What you need to do
A complete, exact retyping of the data below is required.

Material provided
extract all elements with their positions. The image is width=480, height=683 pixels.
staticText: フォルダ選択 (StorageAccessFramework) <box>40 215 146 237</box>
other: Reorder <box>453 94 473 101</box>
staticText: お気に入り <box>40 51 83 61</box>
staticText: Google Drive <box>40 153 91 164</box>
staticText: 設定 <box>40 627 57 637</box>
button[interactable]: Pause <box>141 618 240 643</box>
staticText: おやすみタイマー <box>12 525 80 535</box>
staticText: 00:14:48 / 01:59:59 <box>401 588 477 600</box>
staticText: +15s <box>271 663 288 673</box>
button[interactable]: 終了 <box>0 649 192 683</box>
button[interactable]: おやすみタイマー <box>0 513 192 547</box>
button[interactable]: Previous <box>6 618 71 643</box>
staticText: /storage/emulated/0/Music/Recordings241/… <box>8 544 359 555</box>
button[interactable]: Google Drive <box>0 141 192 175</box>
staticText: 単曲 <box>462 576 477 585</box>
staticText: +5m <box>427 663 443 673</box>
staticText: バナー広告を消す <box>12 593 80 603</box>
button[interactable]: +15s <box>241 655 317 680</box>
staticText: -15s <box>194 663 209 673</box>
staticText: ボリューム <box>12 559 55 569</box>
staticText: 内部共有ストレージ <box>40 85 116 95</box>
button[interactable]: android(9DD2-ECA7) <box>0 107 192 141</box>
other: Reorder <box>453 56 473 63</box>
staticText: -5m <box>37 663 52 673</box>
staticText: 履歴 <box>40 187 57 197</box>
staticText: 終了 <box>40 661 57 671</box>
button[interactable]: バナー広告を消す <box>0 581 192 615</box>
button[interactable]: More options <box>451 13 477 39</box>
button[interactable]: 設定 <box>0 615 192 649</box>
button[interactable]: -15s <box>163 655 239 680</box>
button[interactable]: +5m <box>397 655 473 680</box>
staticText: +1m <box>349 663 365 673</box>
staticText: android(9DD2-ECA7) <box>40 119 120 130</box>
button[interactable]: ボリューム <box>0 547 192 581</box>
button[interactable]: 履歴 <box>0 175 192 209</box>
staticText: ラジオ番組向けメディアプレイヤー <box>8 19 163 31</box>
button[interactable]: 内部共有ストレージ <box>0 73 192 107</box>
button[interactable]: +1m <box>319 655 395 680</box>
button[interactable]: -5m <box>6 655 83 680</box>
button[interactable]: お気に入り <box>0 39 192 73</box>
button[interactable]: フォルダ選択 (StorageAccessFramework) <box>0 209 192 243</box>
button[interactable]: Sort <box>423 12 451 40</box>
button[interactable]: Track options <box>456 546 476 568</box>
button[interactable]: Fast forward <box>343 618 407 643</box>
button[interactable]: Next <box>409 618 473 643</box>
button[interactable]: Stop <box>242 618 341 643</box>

Exercise solution
extract all elements with their positions. The image is width=480, height=683 pixels.
staticText: フォルダ選択 (StorageAccessFramework) <box>40 215 146 237</box>
other: Reorder <box>453 94 473 101</box>
staticText: お気に入り <box>40 51 83 61</box>
staticText: Google Drive <box>40 153 91 164</box>
staticText: 設定 <box>40 627 57 637</box>
button[interactable]: Pause <box>141 618 240 643</box>
staticText: おやすみタイマー <box>12 525 80 535</box>
staticText: 00:14:48 / 01:59:59 <box>401 588 477 600</box>
staticText: +15s <box>271 663 288 673</box>
button[interactable]: 終了 <box>0 649 192 683</box>
button[interactable]: おやすみタイマー <box>0 513 192 547</box>
button[interactable]: Previous <box>6 618 71 643</box>
staticText: /storage/emulated/0/Music/Recordings241/… <box>8 544 359 555</box>
button[interactable]: Google Drive <box>0 141 192 175</box>
staticText: 単曲 <box>462 576 477 585</box>
staticText: +5m <box>427 663 443 673</box>
staticText: バナー広告を消す <box>12 593 80 603</box>
button[interactable]: +15s <box>241 655 317 680</box>
staticText: -15s <box>194 663 209 673</box>
staticText: ボリューム <box>12 559 55 569</box>
staticText: 内部共有ストレージ <box>40 85 116 95</box>
button[interactable]: android(9DD2-ECA7) <box>0 107 192 141</box>
other: Reorder <box>453 56 473 63</box>
staticText: -5m <box>37 663 52 673</box>
staticText: 履歴 <box>40 187 57 197</box>
staticText: 終了 <box>40 661 57 671</box>
button[interactable]: バナー広告を消す <box>0 581 192 615</box>
button[interactable]: More options <box>451 13 477 39</box>
button[interactable]: 設定 <box>0 615 192 649</box>
button[interactable]: -15s <box>163 655 239 680</box>
button[interactable]: +5m <box>397 655 473 680</box>
staticText: +1m <box>349 663 365 673</box>
staticText: android(9DD2-ECA7) <box>40 119 120 130</box>
button[interactable]: ボリューム <box>0 547 192 581</box>
button[interactable]: 履歴 <box>0 175 192 209</box>
staticText: ラジオ番組向けメディアプレイヤー <box>8 19 163 31</box>
button[interactable]: 内部共有ストレージ <box>0 73 192 107</box>
button[interactable]: +1m <box>319 655 395 680</box>
button[interactable]: -5m <box>6 655 83 680</box>
button[interactable]: お気に入り <box>0 39 192 73</box>
button[interactable]: フォルダ選択 (StorageAccessFramework) <box>0 209 192 243</box>
button[interactable]: Sort <box>423 12 451 40</box>
button[interactable]: Track options <box>456 546 476 568</box>
button[interactable]: Fast forward <box>343 618 407 643</box>
button[interactable]: Next <box>409 618 473 643</box>
button[interactable]: Stop <box>242 618 341 643</box>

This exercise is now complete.